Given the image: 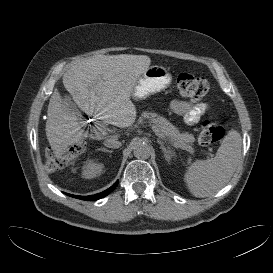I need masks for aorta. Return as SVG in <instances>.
I'll list each match as a JSON object with an SVG mask.
<instances>
[{"mask_svg": "<svg viewBox=\"0 0 273 273\" xmlns=\"http://www.w3.org/2000/svg\"><path fill=\"white\" fill-rule=\"evenodd\" d=\"M133 154L138 159H148L151 155V147L146 143H137L134 146Z\"/></svg>", "mask_w": 273, "mask_h": 273, "instance_id": "aorta-1", "label": "aorta"}]
</instances>
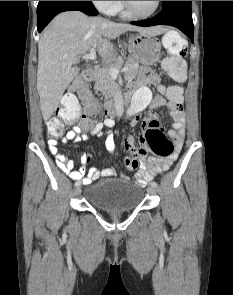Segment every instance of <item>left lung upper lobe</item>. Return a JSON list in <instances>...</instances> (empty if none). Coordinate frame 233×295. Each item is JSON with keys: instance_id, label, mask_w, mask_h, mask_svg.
Masks as SVG:
<instances>
[{"instance_id": "obj_1", "label": "left lung upper lobe", "mask_w": 233, "mask_h": 295, "mask_svg": "<svg viewBox=\"0 0 233 295\" xmlns=\"http://www.w3.org/2000/svg\"><path fill=\"white\" fill-rule=\"evenodd\" d=\"M168 1H163V4L167 3Z\"/></svg>"}]
</instances>
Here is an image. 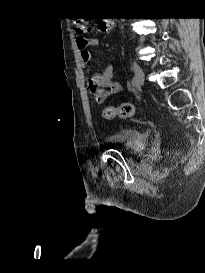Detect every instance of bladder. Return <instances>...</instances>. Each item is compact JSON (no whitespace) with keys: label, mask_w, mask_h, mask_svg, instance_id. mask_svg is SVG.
I'll list each match as a JSON object with an SVG mask.
<instances>
[{"label":"bladder","mask_w":205,"mask_h":273,"mask_svg":"<svg viewBox=\"0 0 205 273\" xmlns=\"http://www.w3.org/2000/svg\"><path fill=\"white\" fill-rule=\"evenodd\" d=\"M106 140L114 147L133 154L144 152L148 146L145 132L134 128L110 132L106 135Z\"/></svg>","instance_id":"1"}]
</instances>
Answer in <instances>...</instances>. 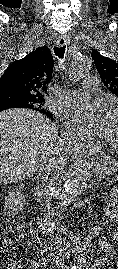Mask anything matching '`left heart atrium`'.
Here are the masks:
<instances>
[{"mask_svg":"<svg viewBox=\"0 0 118 269\" xmlns=\"http://www.w3.org/2000/svg\"><path fill=\"white\" fill-rule=\"evenodd\" d=\"M102 103L81 104L65 114L66 123L82 136H100L107 119Z\"/></svg>","mask_w":118,"mask_h":269,"instance_id":"1","label":"left heart atrium"}]
</instances>
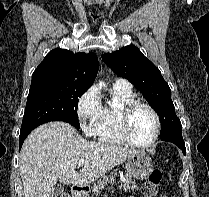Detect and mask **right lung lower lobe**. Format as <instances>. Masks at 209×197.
Here are the masks:
<instances>
[{"mask_svg":"<svg viewBox=\"0 0 209 197\" xmlns=\"http://www.w3.org/2000/svg\"><path fill=\"white\" fill-rule=\"evenodd\" d=\"M41 124H38V125H33V126H29L25 129H21L20 131V137H19V150L21 149L22 147V144L25 140V138L28 136V134L34 129L36 128L37 126H39Z\"/></svg>","mask_w":209,"mask_h":197,"instance_id":"obj_1","label":"right lung lower lobe"}]
</instances>
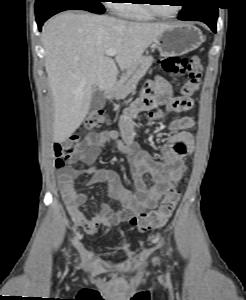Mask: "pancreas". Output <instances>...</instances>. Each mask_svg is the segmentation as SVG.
----
Pictures are to be omitted. The lines from the line holding "Detect and mask" through the closing line of the data above are to be set down exactly, and nothing more.

Detect and mask **right lung lower lobe**. Format as <instances>. Masks at 209×197.
Here are the masks:
<instances>
[{"mask_svg":"<svg viewBox=\"0 0 209 197\" xmlns=\"http://www.w3.org/2000/svg\"><path fill=\"white\" fill-rule=\"evenodd\" d=\"M41 124H38V125H33V126H29L25 129H21L20 131V137H19V150L21 149L22 147V144L25 140V138L28 136V134L34 129L36 128L37 126H39Z\"/></svg>","mask_w":209,"mask_h":197,"instance_id":"obj_1","label":"right lung lower lobe"}]
</instances>
Mask: "pancreas". Output <instances>...</instances>. Each mask_svg is the segmentation as SVG.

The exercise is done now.